In four days, voters across Colorado will help decide who is on the inside track to the White House.
As the list of presidential hopefuls gets small, the stakes for those who remain only get bigger. On February 5, also known as Super Tuesday, twenty-four states, including Colorado, will hold caucuses or primaries.
Local party leaders say with this rare chance for Colorado voters to play a major role in the race, now is the time to get excited.
"There's a lot of fresh blood out there," said Gary Roahrig, Chair of the Mesa County Republicans. "People that haven't been involved before are getting active."
So how does it work? The first step is making sure you're able to participate in your precinct caucus meeting. To make your voice heard in the caucus, you must be a registered member of the Republican or Democratic party, and you must registered to vote by December 5, 2007.
The next step is showing up at your precinct meeting.

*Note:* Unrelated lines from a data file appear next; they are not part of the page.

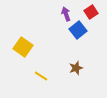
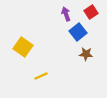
blue square: moved 2 px down
brown star: moved 10 px right, 14 px up; rotated 24 degrees clockwise
yellow line: rotated 56 degrees counterclockwise
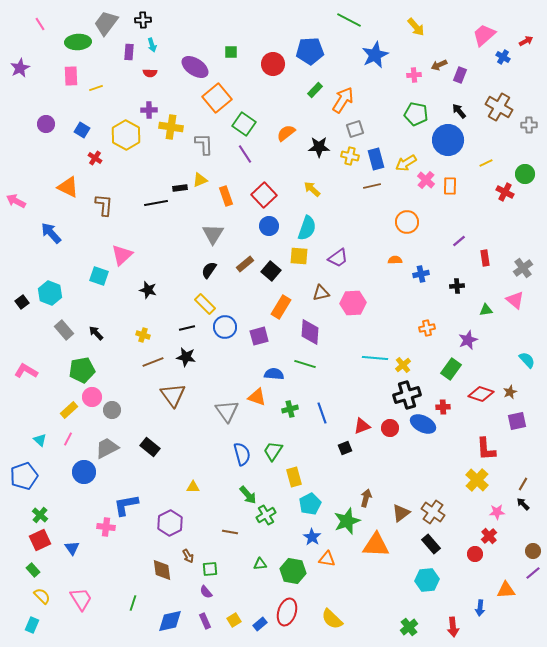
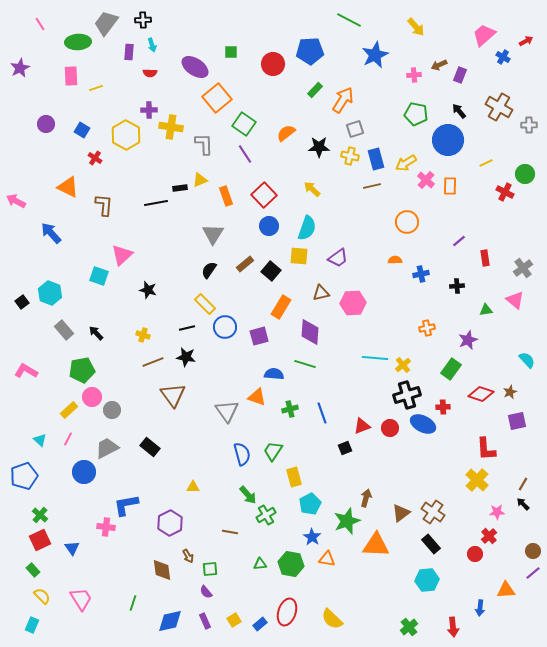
green hexagon at (293, 571): moved 2 px left, 7 px up
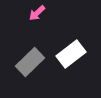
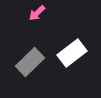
white rectangle: moved 1 px right, 1 px up
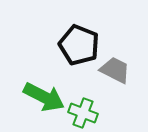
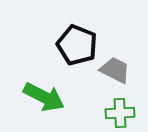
black pentagon: moved 2 px left
green cross: moved 37 px right; rotated 24 degrees counterclockwise
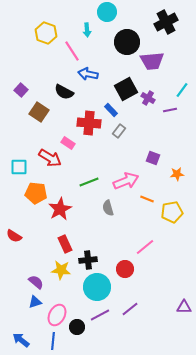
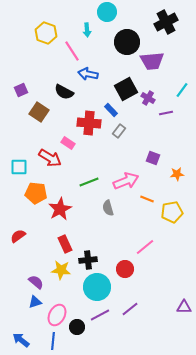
purple square at (21, 90): rotated 24 degrees clockwise
purple line at (170, 110): moved 4 px left, 3 px down
red semicircle at (14, 236): moved 4 px right; rotated 112 degrees clockwise
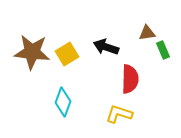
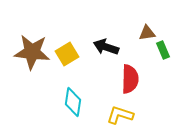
cyan diamond: moved 10 px right; rotated 12 degrees counterclockwise
yellow L-shape: moved 1 px right, 1 px down
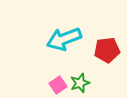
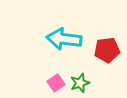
cyan arrow: rotated 28 degrees clockwise
pink square: moved 2 px left, 2 px up
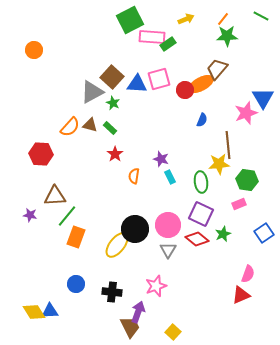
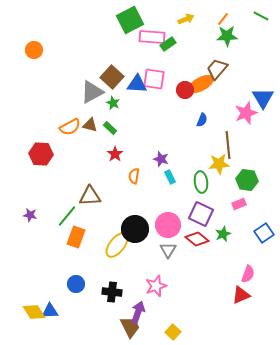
pink square at (159, 79): moved 5 px left; rotated 25 degrees clockwise
orange semicircle at (70, 127): rotated 20 degrees clockwise
brown triangle at (55, 196): moved 35 px right
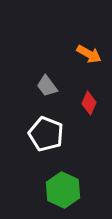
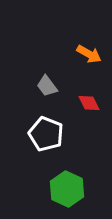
red diamond: rotated 50 degrees counterclockwise
green hexagon: moved 4 px right, 1 px up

"I think if you want to be part of the process of choosing the candidate, this is where you have to start," said Mary Beth Pyle, Chair of the Mesa County Democrats. "Otherwise, you're allowing people to select the candidate for you."

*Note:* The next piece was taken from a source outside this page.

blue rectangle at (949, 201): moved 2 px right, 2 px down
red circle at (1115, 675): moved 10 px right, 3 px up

Republicans will be given a voting slip when they enter the precinct meeting. They will write down which Republican candidate they want to see get the presidential nomination. The results of that poll will be tallied by the county chair, who will then report those numbers to the state chair.

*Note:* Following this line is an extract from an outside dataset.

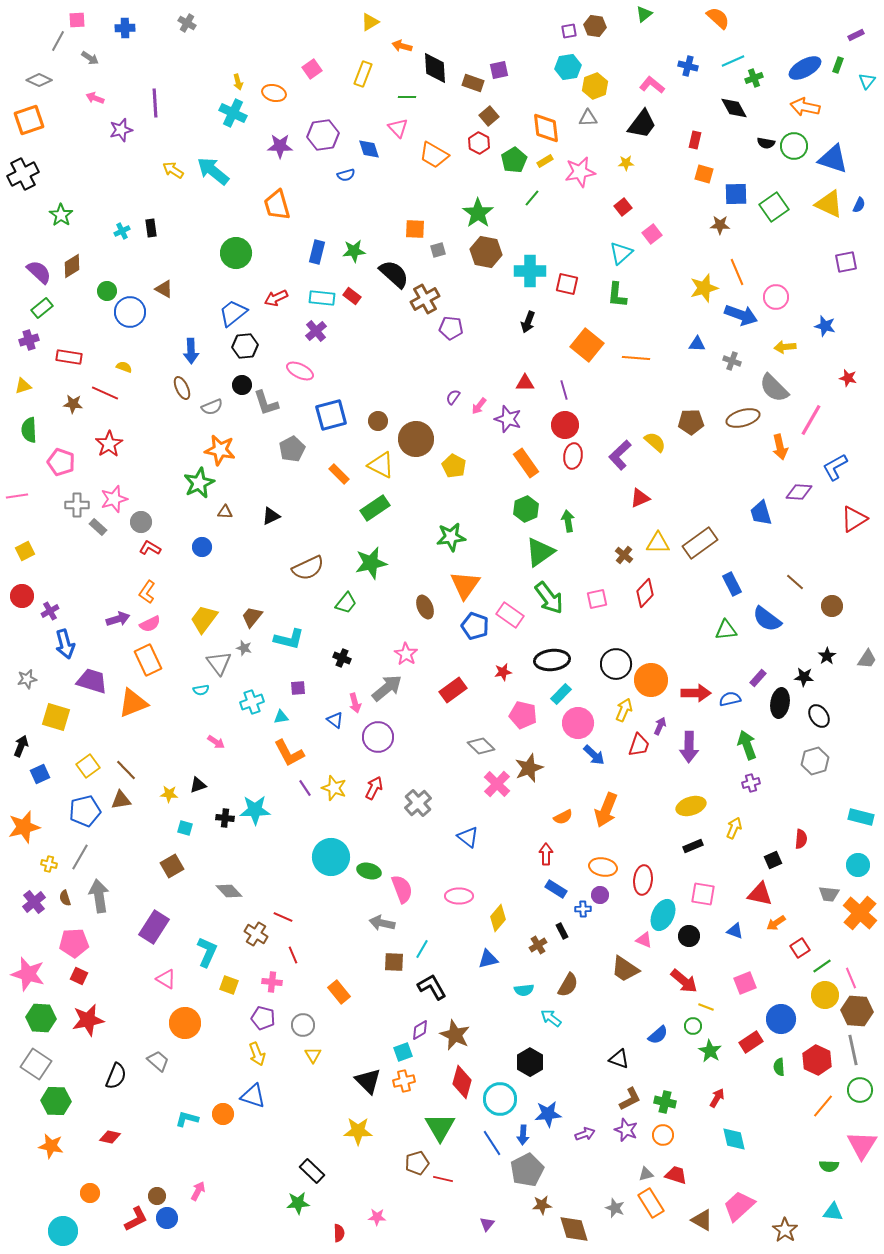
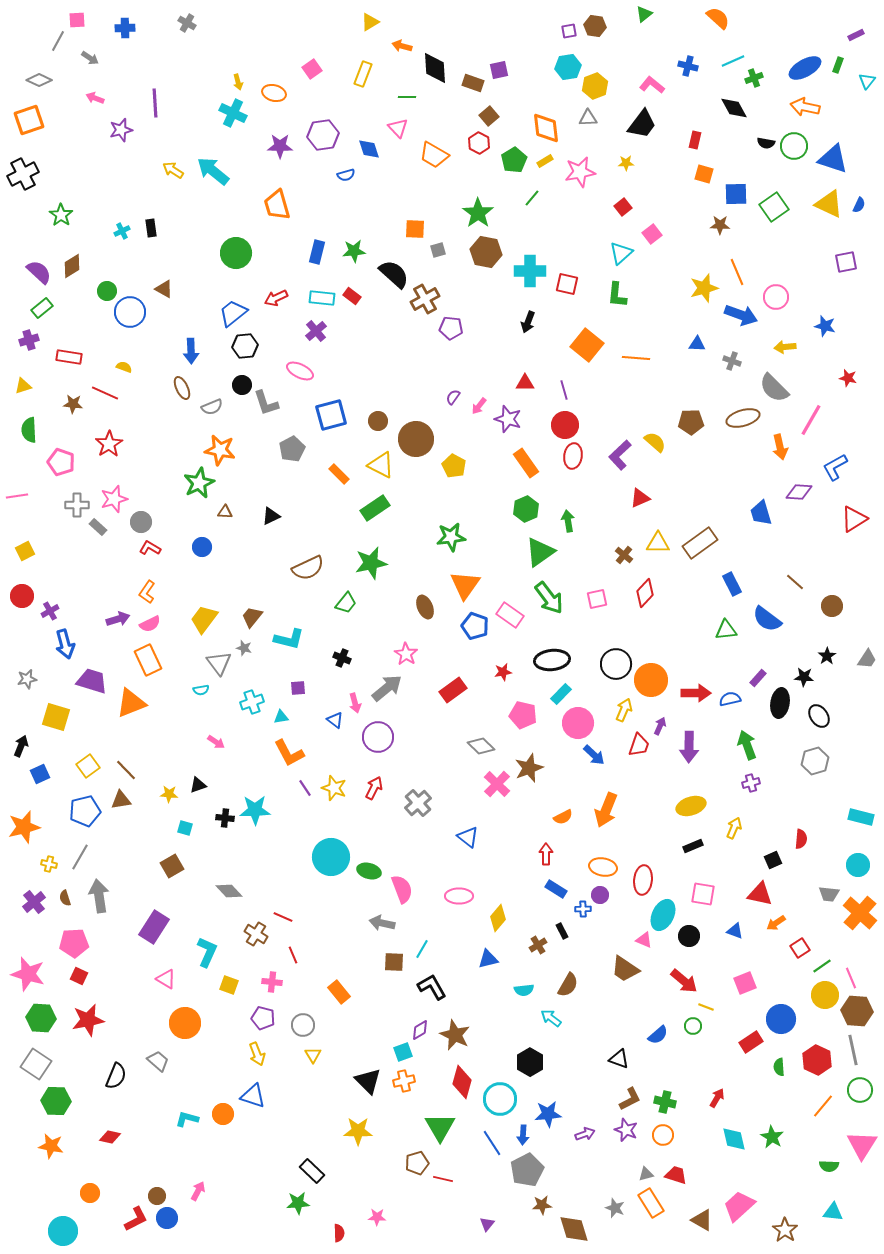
orange triangle at (133, 703): moved 2 px left
green star at (710, 1051): moved 62 px right, 86 px down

Democrats will do things a little differently. During the precinct meetings, participants will stand in different corners of the room, which represent the candidate they want to win the nomination. If a candidate's corner doesn't receive at least fifteen percent of the total number of people present, those who chose that candidate will have to select another candidate. Once that is settled, the precinct must choose delegates to the County Assembly. Whichever corners those delegates are standing in receive votes. Those votes are then collected by the county chair and reported to the state chair on Tuesday night.
With tight races in both parties, county leaders say they don't see any clear front runners in Colorado.
"I think it's very up in the air yet," said Pyle.
"You kind of need a crystal ball to call it right now," said Roahrig.